Le Gabon vient de durcir les règles entourant l’exploitation et la vente de l’iboga, une plante endémique d’Afrique centrale aux effets psychotropes et thérapeutiques. Désormais, toute activité liée à cette ressource nécessite une autorisation préalable des autorités. Libreville entend ainsi mettre fin à une exploitation anarchique et capter les retombées économiques d’un marché mondial en pleine expansion.

La Tabernanthe iboga sous tutelle administrative

L’arbuste Tabernanthe iboga, qui pousse dans la forêt équatoriale gabonaise, est un élément central du rite initiatique bwiti. Il suscite également un vif intérêt dans la recherche biomédicale internationale pour son alcaloïde, l’ibogaïne, utilisé dans le traitement des addictions. Cette double valeur culturelle et pharmacologique a attiré des opérateurs étrangers, parfois au détriment des peuplements naturels.

Pour contrer cette tendance, le gouvernement gabonais soumet désormais la récolte, la transformation, la cession et l’exportation de l’iboga à une autorisation administrative préalable. Cette mesure s’inscrit dans la lignée du classement de la plante comme patrimoine culturel national en 2000. Toute opération commerciale sans validation des services compétents est passible de sanctions.
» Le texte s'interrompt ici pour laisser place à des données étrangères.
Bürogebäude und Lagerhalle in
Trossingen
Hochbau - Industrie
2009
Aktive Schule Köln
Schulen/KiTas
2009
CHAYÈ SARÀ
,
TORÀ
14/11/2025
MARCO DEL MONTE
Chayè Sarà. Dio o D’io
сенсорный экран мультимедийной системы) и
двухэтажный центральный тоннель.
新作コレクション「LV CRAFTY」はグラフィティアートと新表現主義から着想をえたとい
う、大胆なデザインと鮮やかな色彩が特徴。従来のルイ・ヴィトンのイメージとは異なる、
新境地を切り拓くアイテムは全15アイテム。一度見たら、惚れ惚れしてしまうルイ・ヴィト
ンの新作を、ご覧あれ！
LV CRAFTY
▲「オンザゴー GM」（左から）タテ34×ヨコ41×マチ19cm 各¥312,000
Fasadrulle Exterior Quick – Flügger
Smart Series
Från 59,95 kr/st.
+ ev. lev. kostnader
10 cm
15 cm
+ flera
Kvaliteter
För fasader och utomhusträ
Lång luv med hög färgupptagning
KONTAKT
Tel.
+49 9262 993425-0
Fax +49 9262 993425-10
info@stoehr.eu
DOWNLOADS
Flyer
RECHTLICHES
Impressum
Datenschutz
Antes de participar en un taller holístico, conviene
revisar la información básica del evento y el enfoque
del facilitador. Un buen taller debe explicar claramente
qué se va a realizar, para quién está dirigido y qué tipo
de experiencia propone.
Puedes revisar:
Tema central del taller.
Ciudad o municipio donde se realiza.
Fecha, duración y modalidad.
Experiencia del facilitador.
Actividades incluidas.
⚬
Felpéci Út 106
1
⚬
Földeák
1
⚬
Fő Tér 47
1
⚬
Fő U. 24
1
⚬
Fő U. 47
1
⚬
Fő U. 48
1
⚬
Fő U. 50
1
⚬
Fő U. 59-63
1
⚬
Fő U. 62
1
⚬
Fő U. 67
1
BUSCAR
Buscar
Protection des ressources génétiques et souveraineté

La décision répond à une préoccupation de longue date : la captation des bénéfices de l’iboga par des acteurs étrangers, sans retombées pour les communautés locales ni pour l’État. Plusieurs cliniques en Europe et en Amérique du Nord proposent des cures à base d’ibogaïne à des tarifs élevés, alors que la matière première provient majoritairement des forêts gabonaises, menaçant la survie de l’espèce.
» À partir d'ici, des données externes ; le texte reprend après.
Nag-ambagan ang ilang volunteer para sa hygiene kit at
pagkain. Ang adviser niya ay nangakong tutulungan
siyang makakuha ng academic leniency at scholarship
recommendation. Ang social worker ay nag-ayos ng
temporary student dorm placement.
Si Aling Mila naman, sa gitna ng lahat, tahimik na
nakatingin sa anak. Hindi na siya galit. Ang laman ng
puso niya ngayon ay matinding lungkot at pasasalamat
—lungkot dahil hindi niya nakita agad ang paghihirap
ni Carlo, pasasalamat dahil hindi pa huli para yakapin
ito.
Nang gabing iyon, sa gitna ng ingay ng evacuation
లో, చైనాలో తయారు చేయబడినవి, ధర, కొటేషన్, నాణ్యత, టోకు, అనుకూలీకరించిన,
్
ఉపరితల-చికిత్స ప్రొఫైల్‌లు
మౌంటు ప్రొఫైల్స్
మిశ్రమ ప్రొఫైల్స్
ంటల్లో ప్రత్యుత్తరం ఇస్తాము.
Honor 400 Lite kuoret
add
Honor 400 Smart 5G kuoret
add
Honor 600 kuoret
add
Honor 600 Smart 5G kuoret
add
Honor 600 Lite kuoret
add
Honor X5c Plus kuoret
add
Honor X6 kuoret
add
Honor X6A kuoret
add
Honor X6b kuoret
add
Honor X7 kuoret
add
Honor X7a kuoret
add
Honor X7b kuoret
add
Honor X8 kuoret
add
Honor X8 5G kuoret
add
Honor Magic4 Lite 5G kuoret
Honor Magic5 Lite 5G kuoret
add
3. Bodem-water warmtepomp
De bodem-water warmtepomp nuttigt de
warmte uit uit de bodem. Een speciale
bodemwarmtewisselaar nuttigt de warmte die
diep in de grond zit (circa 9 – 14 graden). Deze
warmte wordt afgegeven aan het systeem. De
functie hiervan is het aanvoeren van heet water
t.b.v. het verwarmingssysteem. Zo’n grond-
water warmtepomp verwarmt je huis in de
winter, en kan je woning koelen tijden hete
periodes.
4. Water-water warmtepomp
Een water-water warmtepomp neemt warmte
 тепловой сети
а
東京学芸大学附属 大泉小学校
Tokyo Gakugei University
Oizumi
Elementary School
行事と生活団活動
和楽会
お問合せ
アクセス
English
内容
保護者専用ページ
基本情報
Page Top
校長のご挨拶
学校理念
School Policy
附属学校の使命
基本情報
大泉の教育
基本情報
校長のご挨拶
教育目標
En renforçant le cadre juridique, Libreville veut tracer les flux, fixer des quotas et négocier des contrats d’accès et de partage des avantages conformes au protocole de Nagoya, que le Gabon a ratifié. Cette démarche s’aligne sur celle d’autres pays du bassin du Congo soucieux de protéger leurs ressources génétiques. Le défi reste la capacité de contrôle sur le terrain, dans une zone forestière vaste où la contrebande de produits forestiers non ligneux est encore courante.

Vers une filière nationale structurée

Au-delà de la répression, le nouveau cadre ouvre la voie à une structuration de la filière iboga. Les acteurs concernés – tradipraticiens, coopératives villageoises, industriels – devront suivre un parcours administratif clair. L’enjeu est double : préserver les peuplements naturels à régénération lente et capter la valeur ajoutée d’une plante recherchée par la recherche pharmaceutique mondiale.
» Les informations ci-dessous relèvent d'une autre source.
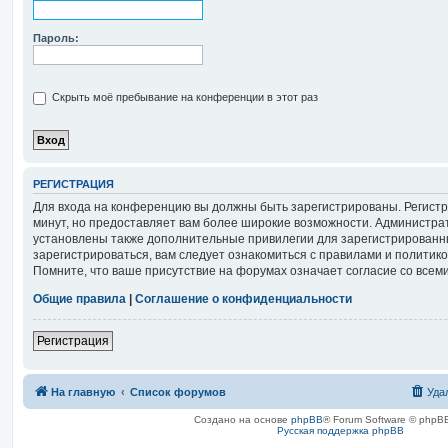
Пароль:
Скрыть моё пребывание на конференции в этот раз
РЕГИСТРАЦИЯ
Для входа на конференцию вы должны быть зарегистрированы. Регистр
минут, но предоставляет вам более широкие возможности. Администра
установлены также дополнительные привилегии для зарегистрированн
зарегистрироваться, вам следует ознакомиться с правилами и политик
Помните, что ваше присутствие на форумах означает согласие со всем
Общие правила
|
Соглашение о конфиденциальности
Регистрация
На главную
Список форумов
Уда
Создано на основе
phpBB
® Forum Software © phpBB
Русская поддержка phpBB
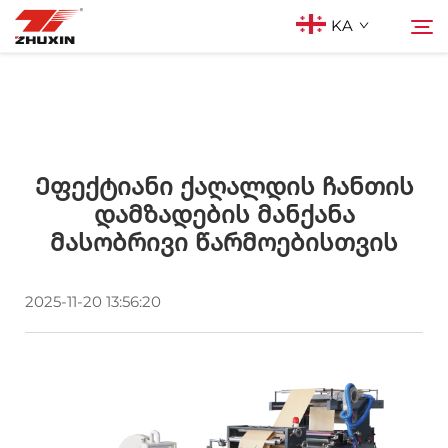
KA
Პროდუქტები
Ძებნა
Აპლიკაციები
Ეფექტიანი Ქაღალდის Ჩანთის
Დამზადების Მანქანა
Მასობრივი Წარმოებისთვის
Კომპანია
2025-11-20 13:56:20
Სიახლეები
Კონტაქტი
Ხშირად დასმული კითხვები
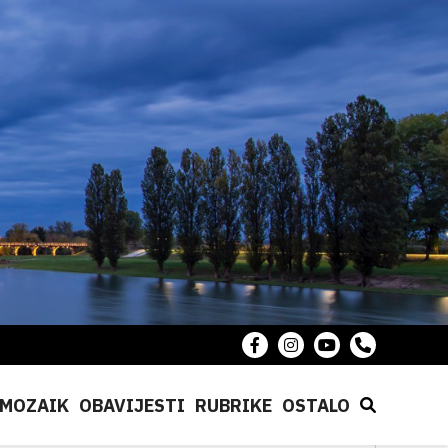
MOZAIK
OBAVIJESTI
RUBRIKE
OSTALO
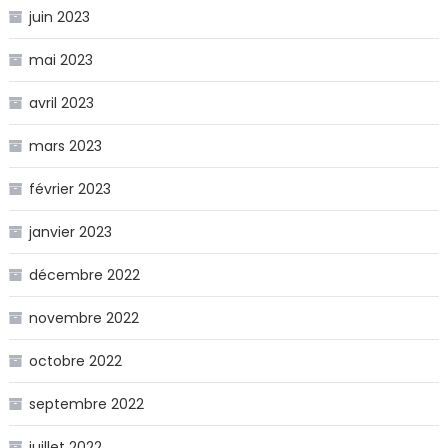
juin 2023
mai 2023
avril 2023
mars 2023
février 2023
janvier 2023
décembre 2022
novembre 2022
octobre 2022
septembre 2022
juillet 2022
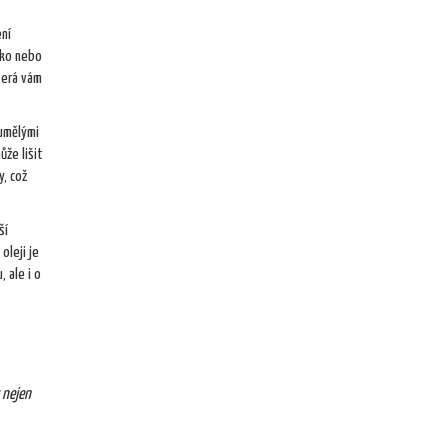
ení
tko nebo
terá vám
 umělými
ůže lišit
y, což
ší
oleji je
 ale i o
 nejen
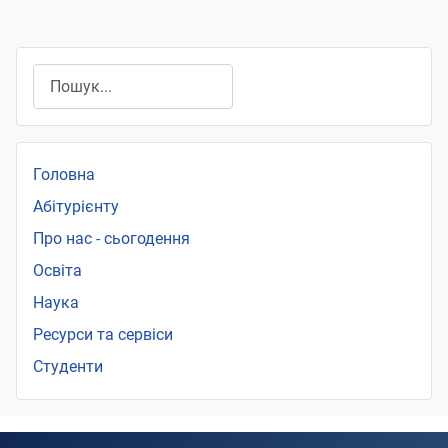
Пошук
Головна
Абітурієнту
Про нас - сьогодення
Освіта
Наука
Ресурси та сервіси
Студенти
Plusieurs questions demeurent : quels critères pour les autorisations ? Quel ministère instruira les dossiers ? Quelle place pour les communautés détentrices des savoirs traditionnels du bwiti ? La crédibilité du dispositif dépendra de la transparence des procédures et de la capacité de l’administration à équilibrer intérêts économiques et conservation.

Pour les investisseurs internationaux, le message est net : l’iboga n’est plus une ressource libre d’accès. Le Gabon, qui multiplie les initiatives de valorisation de son capital naturel (crédits carbone, certification forestière), ajoute une pierre à sa stratégie de souveraineté écologique. La réussite de la réforme dépendra des moyens humains et techniques consacrés à son application.